De acordo com os autos do processo, um banco financiou a compra de um caminhão por parte de uma empresa, a qual depois de um determinado momento solicitou a recuperação judicial e, consequentemente, deixou de realizar o pagamento das parcelas estabelecidas em contrato, descumprindo, portanto, a relação jurídica contratual formada. Assim, o banco cumpriu seu exercício regular do direito de crédito e inseriu o nome do avalista nos cadastros de proteção ao crédito.

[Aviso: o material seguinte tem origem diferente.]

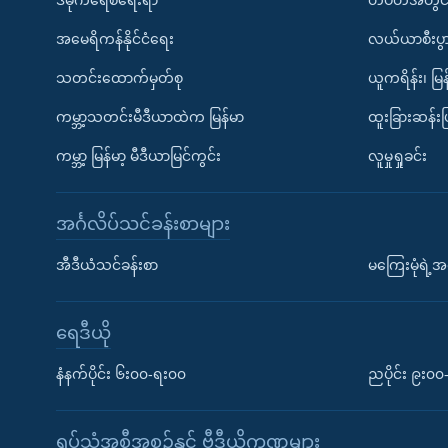
အမေရိကန်နိုင်ငံရေး
လယ်ယာစီးပွ
သတင်းထောက်မှတ်စု
ယူကရိန်း၊ မြန
ကမ္ဘာ့သတင်းမီဒီယာထဲက မြန်မာ
ထူးခြားဆန်း
ကမ္ဘာ့ မြန်မာ့ မီဒီယာမြင်ကွင်း
လူမှုရှုခင်း
အင်္ဂလိပ်သင်ခန်းစာများ
အီဒီယံသင်ခန်းစာ
မကြေးမုံရဲ့အင
ရေဒီယို
နံနက်ပိုင်း ၆း၀၀-ရး၀၀
ညပိုင်း ၉း၀
ရုပ်သံအစီအစဉ်နှင့် ဗွီဒီယိုကဏ္ဍများ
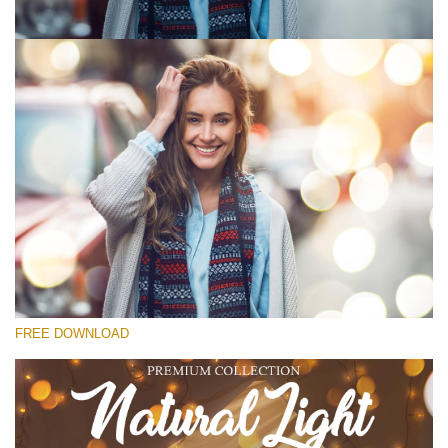
Por favor selecione
Free Photoshop Overlay #1
Small 800*533px
Natural Cozy
(150 Overlays)
Large 6000*4000px
FREE DOWNLOAD
Fairy Tale (344 Overlays)
Large 6000*4000px
Entire Collection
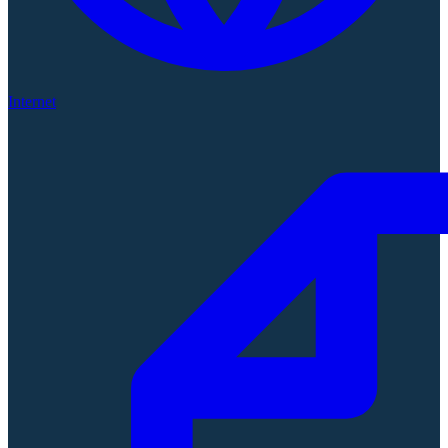
Internet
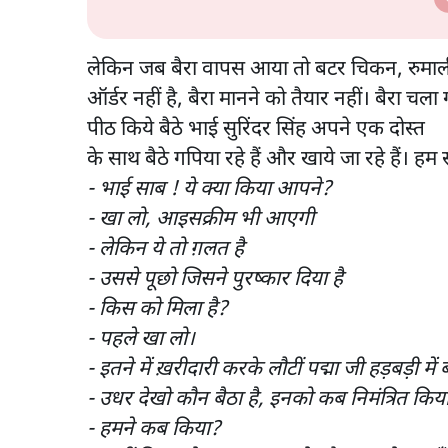
लेकिन जब बैरा वापस आया तो बटर चिकन, रुमाली
ऑर्डर नहीं है, बैरा मानने को तैयार नहीं। बैरा च
पीठ किये बैठे भाई सुरिंदर सिंह अपने एक दोस्त
के साथ बैठे गपिया रहे हैं और खाये जा रहे हैं। 
- भाई साब ! ये क्या किया आपने?
- खा लो, आइसक्रीम भी आएगी
- लेकिन ये तो ग़लत है
- उससे पूछो जिसने पुरष्कार दिया है
- किस को मिला है?
- पहले खा लो।
- इतने में ख़रीदारी करके लौटीं पद्मा जी हड़बड़ी मे
- उधर देखो कौन बैठा है, इनको कब निमंत्रित कि
- हमने कब किया?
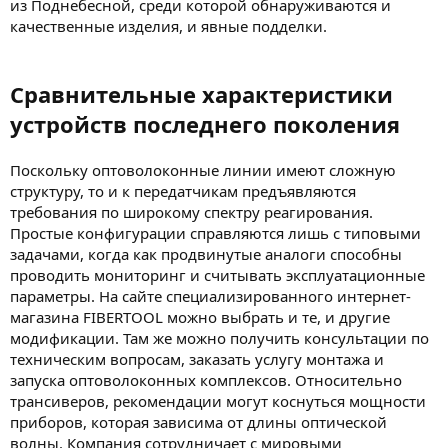
из Поднебесной, среди которой обнаруживаются и
качественные изделия, и явные подделки.
Сравнительные характеристики
устройств последнего поколения
Поскольку оптоволоконные линии имеют сложную
структуру, то и к передатчикам предъявляются
требования по широкому спектру реагирования.
Простые конфигурации справляются лишь с типовыми
задачами, когда как продвинутые аналоги способны
проводить мониторинг и считывать эксплуатационные
параметры. На сайте специализированного интернет-
магазина FIBERTOOL можно выбрать и те, и другие
модификации. Там же можно получить консультации по
техническим вопросам, заказать услугу монтажа и
запуска оптоволоконных комплексов. Относительно
трансиверов, рекомендации могут коснуться мощности
приборов, которая зависима от длины оптической
волны. Компания сотрудничает с мировыми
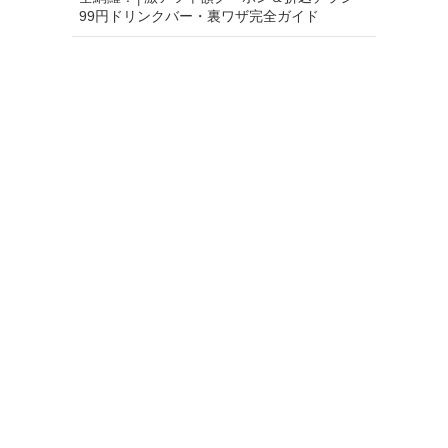
99円ドリンクバー・裏ワザ完全ガイド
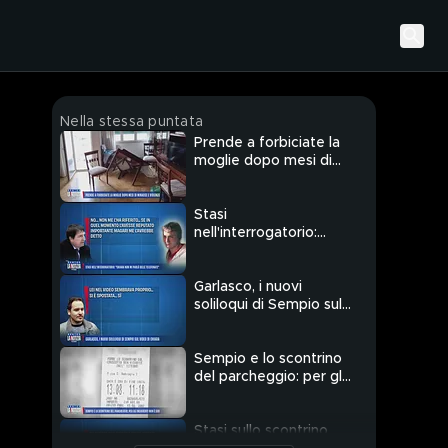
Nella stessa puntata
Prende a forbiciate la
moglie dopo mesi di
minacce e violenze
Stasi
nell'interrogatorio:
"Chiara non mi parlò
delle telefonate"
Garlasco, i nuovi
soliloqui di Sempio sul
video di Chiara
Sempio e lo scontrino
del parcheggio: per gli
inquirenti non è suo
Stasi sullo scontrino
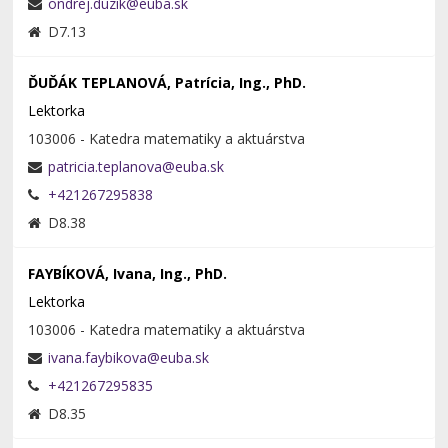
D7.13
ĎUĎÁK TEPLANOVÁ, Patrícia, Ing., PhD.
Lektorka
103006 - Katedra matematiky a aktuárstva
+421267295838
D8.38
FAYBÍKOVÁ, Ivana, Ing., PhD.
Lektorka
103006 - Katedra matematiky a aktuárstva
+421267295835
D8.35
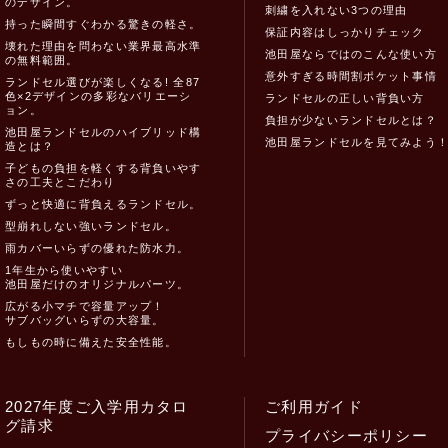
のデザイン。
刺繍を入れない3つの理由
持った瞬間すぐわかる驚きの軽さ。
保証内容はしっかりチェック
壊れた理由を問わない業界最高水準
池田屋ならではのこんな使い方
の無料範囲。
意外すぎる時間割ポケット事情
ランドセル選びが楽しくなる! 全87
色×2デザインの多彩なバリエーシ
ランドセルの正しい背負い方
ョン。
負担が少ないランドセルとは？
池田屋ランドセルのハイブリッド構
池田屋ランドセルを見てみよう
造とは？
子どもの負担を軽くする背負いやす
さの工夫とこだわり
ずっと快適に背負えるランドセル。
型崩れしない強いランドセル。
雨カバーいらずの優れた防水力。
1年生から使いやすい
池田屋だけのオリジナルパーツ。
広がる小マチで容量アップ！
サブバッグいらずの大容量。
もしもの時に備えた安全性能。
2027年度ご入学用カタロ
ご利用ガイド
グ請求
プライバシーポリシー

Ao analisar a ação requerendo que o nome não fosse inscrito nos cadastros de proteção ao crédito, o juízo de 1º grau proferiu uma decisão favorável ao avalista, de forma que seu nome fosse retirado do cadastro enquanto o caminhão não tivesse sido vendido pelo banco. Entretanto, com recurso interposto, o TJ/RS determinou que houvesse a inscrição, visto que esta foi legítima por conta da existência do débito e do descumprimento do contrato por parte do avalista.

Em recurso especial interposto pelo avalista em face do acórdão proferido pelo TJ/RS, a relatora no STJ, ministra Nancy Andrighi, destacou que a alienação fiduciária relacionada à coisa móvel infungível deverá ser regida pelo Decreto-Lei nº 911/1969 e, portanto, o credor fiduciário, em caso de mora ou inadimplemento por parte do devedor, pode recorrer diretamente à ação de execução para satisfazer a obrigação, caso não queira retomar a posse do bem ou vendê-lo a terceiros e, por conta disso, a inscrição do avalista nos cadastros de proteção ao crédito é exercício regular de seu direito por conta do descumprimento contratual.